From the entries that follow, copy exactly the lines beginning at the line holding "Deja una respuesta" and continuing through the line holding "Prix: 120 euros".

[Stored data entries]
::::::::

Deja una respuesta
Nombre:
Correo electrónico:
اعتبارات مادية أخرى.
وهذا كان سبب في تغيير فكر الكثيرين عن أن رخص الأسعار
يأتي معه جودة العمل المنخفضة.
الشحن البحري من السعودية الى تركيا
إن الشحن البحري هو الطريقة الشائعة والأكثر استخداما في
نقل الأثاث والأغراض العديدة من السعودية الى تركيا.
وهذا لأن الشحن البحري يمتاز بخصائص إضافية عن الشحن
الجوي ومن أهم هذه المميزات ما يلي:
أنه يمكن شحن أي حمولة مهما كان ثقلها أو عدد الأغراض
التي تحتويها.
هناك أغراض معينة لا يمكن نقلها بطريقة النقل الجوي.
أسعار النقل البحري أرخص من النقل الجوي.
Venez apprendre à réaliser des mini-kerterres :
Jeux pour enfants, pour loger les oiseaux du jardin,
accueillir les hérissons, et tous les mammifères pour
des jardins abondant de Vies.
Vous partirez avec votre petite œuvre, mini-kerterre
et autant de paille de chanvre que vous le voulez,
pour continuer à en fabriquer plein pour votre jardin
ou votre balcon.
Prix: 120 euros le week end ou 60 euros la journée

::::::::

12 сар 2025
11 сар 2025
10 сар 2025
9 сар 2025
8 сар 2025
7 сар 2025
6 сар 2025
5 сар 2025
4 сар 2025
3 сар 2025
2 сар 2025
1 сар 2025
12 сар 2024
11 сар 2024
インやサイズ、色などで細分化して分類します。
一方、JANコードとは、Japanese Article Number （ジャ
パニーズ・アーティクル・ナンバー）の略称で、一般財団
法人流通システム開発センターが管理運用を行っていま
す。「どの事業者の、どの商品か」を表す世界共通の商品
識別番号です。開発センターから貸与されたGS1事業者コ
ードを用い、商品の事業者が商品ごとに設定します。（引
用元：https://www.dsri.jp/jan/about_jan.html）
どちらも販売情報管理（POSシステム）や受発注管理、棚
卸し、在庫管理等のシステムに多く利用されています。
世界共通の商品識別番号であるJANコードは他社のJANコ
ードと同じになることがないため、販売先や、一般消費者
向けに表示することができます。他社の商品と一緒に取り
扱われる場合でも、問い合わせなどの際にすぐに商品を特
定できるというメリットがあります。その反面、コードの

::::::::

The completed task:
Deja una respuesta
Nombre:
Correo electrónico:
اعتبارات مادية أخرى.
وهذا كان سبب في تغيير فكر الكثيرين عن أن رخص الأسعار
يأتي معه جودة العمل المنخفضة.
الشحن البحري من السعودية الى تركيا
إن الشحن البحري هو الطريقة الشائعة والأكثر استخداما في
نقل الأثاث والأغراض العديدة من السعودية الى تركيا.
وهذا لأن الشحن البحري يمتاز بخصائص إضافية عن الشحن
الجوي ومن أهم هذه المميزات ما يلي:
أنه يمكن شحن أي حمولة مهما كان ثقلها أو عدد الأغراض
التي تحتويها.
هناك أغراض معينة لا يمكن نقلها بطريقة النقل الجوي.
أسعار النقل البحري أرخص من النقل الجوي.
Venez apprendre à réaliser des mini-kerterres :
Jeux pour enfants, pour loger les oiseaux du jardin,
accueillir les hérissons, et tous les mammifères pour
des jardins abondant de Vies.
Vous partirez avec votre petite œuvre, mini-kerterre
et autant de paille de chanvre que vous le voulez,
pour continuer à en fabriquer plein pour votre jardin
ou votre balcon.
Prix: 120 euros le week end ou 60 euros la journée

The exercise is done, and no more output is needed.